I started playing bass at around 14 when it became clear that my high school friends did not want another guitar player in their band but needed someone to play bass. If I wanted to be in a band, and I did, bass it would be.

We played Nirvana covers and our own songs in that style, so the bass lines were very often nothing but straight eights, just the roots. A one-string version of the guitar part, an octave down – the simplest way to play bass. It worked for Krist Novoselic, it worked for Kim Deal. I was familiar with a few bass players who did more (people such as Colin Greenwood, Mike Mills, Leslie Langstone), but it was never really necessary for me to learn how to play like that.

Locking in to the kick and playing with fingers was something I learned later (when I played in a country/folk band called Great Days of Sail with my friend Yo Zushi) and to this day, even though I know I keep better time playing eights with a pick, I always approach a new song without a pick, and start by locking in with the kick and seeing how that sounds.

It’s needless purism. Plenty of truly great bass players have been primarily (or even exclusively) pick players: Carol Kaye, Paul McCartney, Rick Danko and Joe Osborn to name just a very few. Joe Osborn is a studio bassist, one of the so-called Wrecking Crew who played sessions in LA and New York for Phil Spector and artists like the Beach Boys, the Mamas & the Papas, the Carpenters, the Monkees and Simon & Garfunkel. These folks – a loose network rather than a tight and consistent unit – were some of the best in the business: drummers including Earl Palmer, Hal Blaine and Jim Gordon; bassists like Osborn, Carole Kaye and Jimmy Bond; guitarists Glen Campbell, James Burton and Barney Kessel; the list goes on. Heavy-duty players.

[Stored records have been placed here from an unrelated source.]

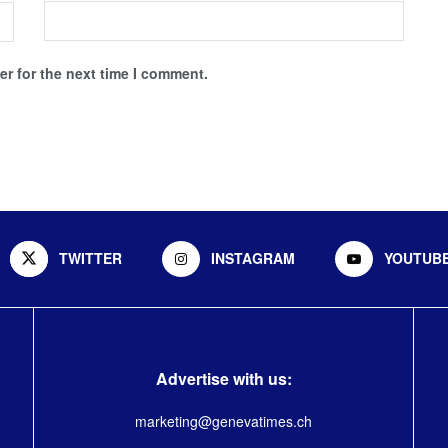
r for the next time I comment.
TWITTER
INSTAGRAM
YOUTUB
Advertise with us:
marketing@genevatimes.ch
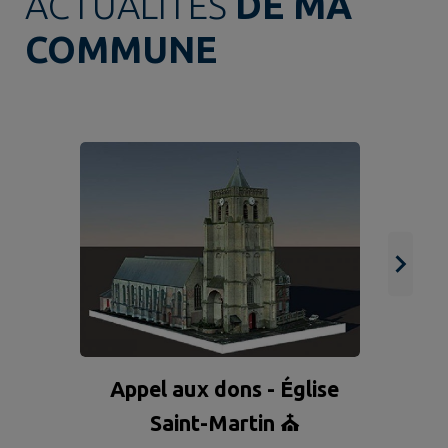
ACTUALITÉS
DE MA
COMMUNE
Pr
a
a
Appel aux dons - Église
Saint-Martin ⛪️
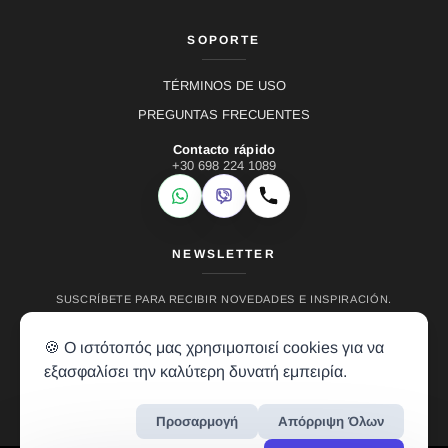
SOPORTE
TÉRMINOS DE USO
PREGUNTAS FRECUENTES
Contacto rápido
+30 698 224 1089
WhatsApp
Viber
Llamar
NEWSLETTER
SUSCRÍBETE PARA RECIBIR NOVEDADES E INSPIRACIÓN.
🍪 Ο ιστότοπός μας χρησιμοποιεί cookies για να
εξασφαλίσει την καλύτερη δυνατή εμπειρία.
Προσαρμογή
Απόρριψη Όλων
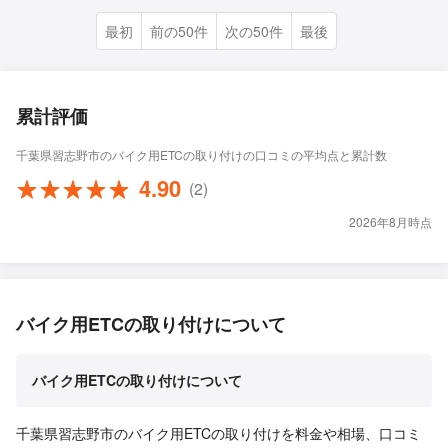
最初
前の50件
次の50件
最後
累計評価
千葉県習志野市のバイク用ETCの取り付けの口コミの平均点と累計数
4.90
(2)
2026年8月時点
バイク用ETCの取り付けについて
バイク用ETCの取り付けについて
千葉県習志野市のバイク用ETCの取り付けを料金や相場、口コミ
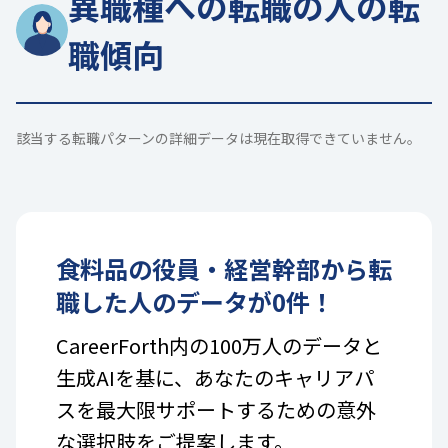
異職種への転職の人の転
職傾向
該当する転職パターンの詳細データは現在取得できていません。
食料品
の
役員・経営幹部
から転
職した人のデータが
0
件！
CareerForth内の100万人のデータと
生成AIを基に、あなたのキャリアパ
スを最大限サポートするための意外
な選択肢をご提案します。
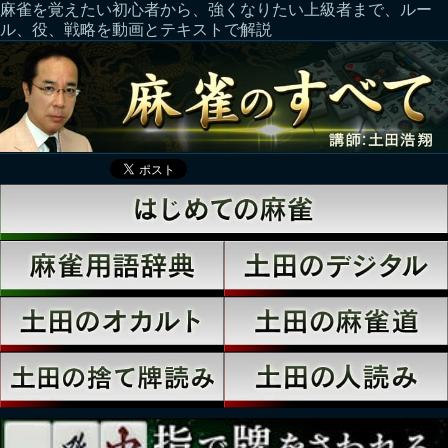
麻雀を覚えたい初心者から、強くなりたい上級者まで、ルー
ル、役、戦略を動画とテキストで解説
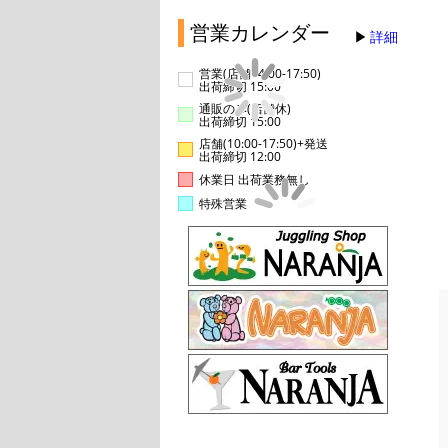
営業カレンダー
詳細
営業(店舗14:00-17:50)
出荷締切 15:00
通販のみ(店舗休)
出荷締切 15:00
店舗(10:00-17:50)+発送
出荷締切 12:00
休業日 出荷業務無し
特殊営業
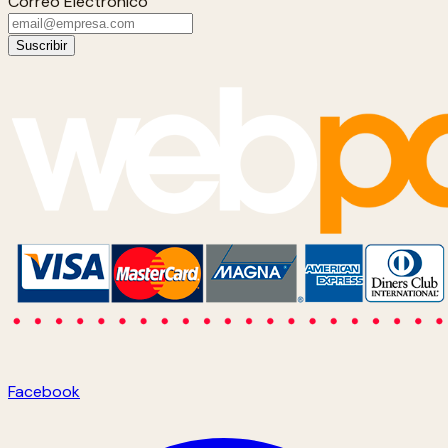
Correo Electrónico
Suscribir
Facebook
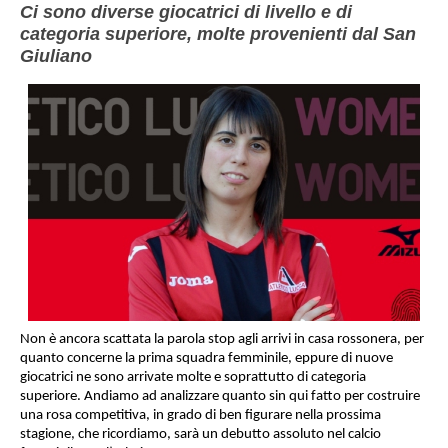
Ci sono diverse giocatrici di livello e di
categoria superiore, molte provenienti dal San
Giuliano
Non è ancora scattata la parola stop agli arrivi in casa rossonera, per
quanto concerne la prima squadra femminile, eppure di nuove
giocatrici ne sono arrivate molte e soprattutto di categoria
superiore. Andiamo ad analizzare quanto sin qui fatto per costruire
una rosa competitiva, in grado di ben figurare nella prossima
stagione, che ricordiamo, sarà un debutto assoluto nel calcio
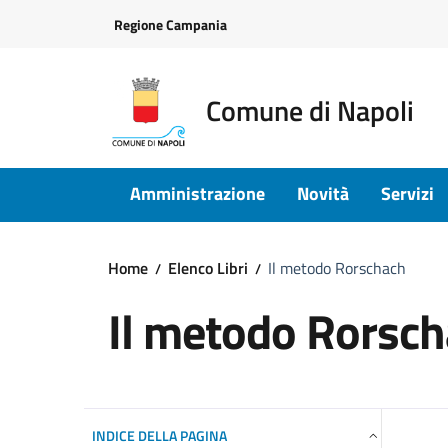
Vai ai contenuti
Vai al footer
Regione Campania
Comune di Napoli
Amministrazione
Novità
Servizi
Home
Elenco Libri
Il metodo Rorschach
Il metodo Rorsc
INDICE DELLA PAGINA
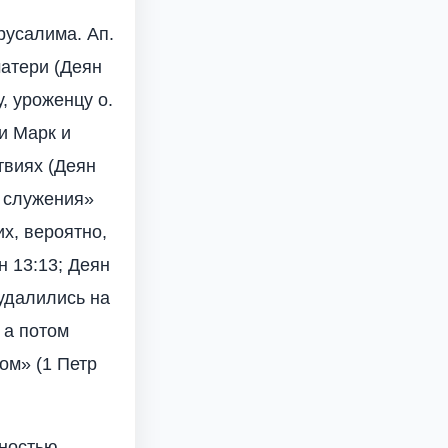
русалима. Ап.
матери (Деян
, уроженцу о.
и Марк и
твиях (Деян
я служения»
х, вероятно,
н 13:13; Деян
 удалились на
 а потом
ом» (1 Петр
чностью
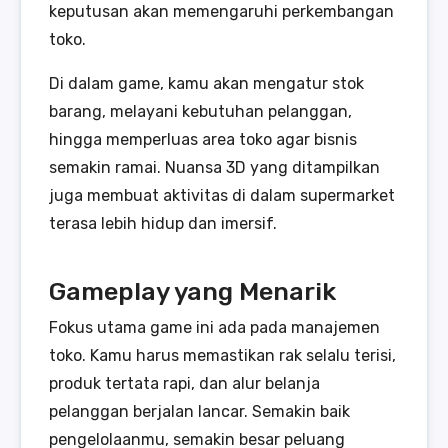
keputusan akan memengaruhi perkembangan
toko.
Di dalam game, kamu akan mengatur stok
barang, melayani kebutuhan pelanggan,
hingga memperluas area toko agar bisnis
semakin ramai. Nuansa 3D yang ditampilkan
juga membuat aktivitas di dalam supermarket
terasa lebih hidup dan imersif.
Gameplay yang Menarik
Fokus utama game ini ada pada manajemen
toko. Kamu harus memastikan rak selalu terisi,
produk tertata rapi, dan alur belanja
pelanggan berjalan lancar. Semakin baik
pengelolaanmu, semakin besar peluang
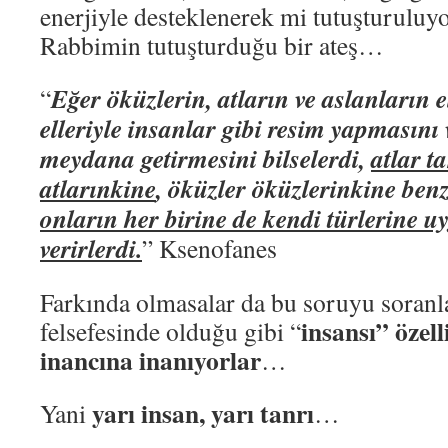
enerjiyle desteklenerek mi tutuşturul
Rabbimin tutuşturduğu bir ateş…
Eğer öküzlerin, atların ve aslanların e
“
elleriyle insanlar gibi resim yapmasını 
meydana getirmesini bilselerdi,
atlar t
atlarınkine
, öküzler öküzlerinkine benz
onların her birine de kendi türlerine 
verirlerdi.
” Ksenofanes
Farkında olmasalar da bu soruyu soranl
insansı” özell
felsefesinde olduğu gibi “
inancına inanıyorlar
…
yarı insan, yarı tanrı
Yani
…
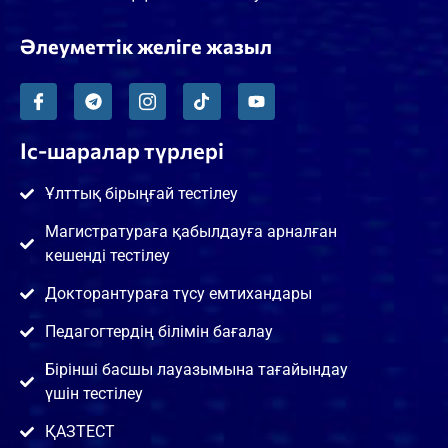
Әлеуметтік желіге жазыл
Іс-шаралар түрлері
Ұлттық бірыңғай тестілеу
Магистратураға қабылдауға арналған
кешенді тестілеу
Докторантураға түсу емтихандары
Педагогтердің білімін бағалау
Бірінші басшы лауазымына тағайындау
үшін тестілеу
ҚАЗТЕСТ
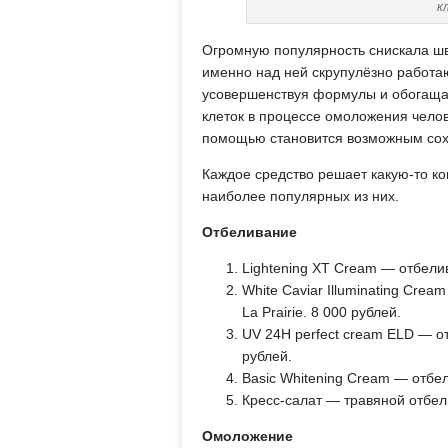
к
Огромную популярность снискала шве
именно над ней скрупулёзно работа
усовершенствуя формулы и обогащая
клеток в процессе омоложения челов
помощью становится возможным сохр
Каждое средство решает какую-то к
наиболее популярных из них.
Отбеливание
Lightening XT Cream — отбели
White Caviar Illuminating Cr
La Prairie. 8 000 рублей.
UV 24H perfect cream ELD — о
рублей.
Basic Whitening Cream — отбел
Кресс-салат — травяной отбел
Омоложение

What’s great about Osborn’s bass line is the way he swaps between locking with the kick in the verses and a more propulsive straight-eights part in the chorus and under the flute solo. It’s perfectly judged, musically astute and surprisingly tough-sounding. However pretty the melody and vocal harmonies are, California Dreamin’ is a song with iron in its heart, and Joe Osborn knew it.

Joe-Osborn-studio

Mamas

top: Joe Osborn, 1967; bottom: the Mamas & the Papas

Boulder to Birmingham – Emmylou Harris

Boulder to Birmingham is Emmylou Harris’s shattered – and shattering – response to the death of Gram Parsons, from her solo debut Pieces of the Sky (she had put out a pre-Parsons folk record, Gliding Bird, that had sunk without trace, and so Sky is usually considered her debut proper). Pieces of the Sky features many of the same musicians who had played on Parsons’ GP and Grievous Angel, which I have written about before here. In that post I made a few grouses about the work of the backing band – Elvis Presley’s TCB Band – on those albums. Some of those same guys are present here too (James Burton, Glen D. Hardin, Ron Tutt), along with such quality players from the world of country rock as Bernie Leadon, Ben Keith, Billy Payne and Byron Berline. But Harris and producer Brian Ahern pulled much greater performances from the supporting cast than had been evident on Gram’s records, though. With Emmylou leading them, the band do far more than just take care of business. This isn’t showbiz. Instead, there’s a real emotional wallop on this record that I don’t find on the majority of Parsons’ solo material (but do find on the first Burritos record, just in case it seems like I’m being a Gram hater. Parsons was a frequently inspired songwriter, but I think his best recorded work was done with Chris Hillman, not James Burton, regardless of who was the better guitar player).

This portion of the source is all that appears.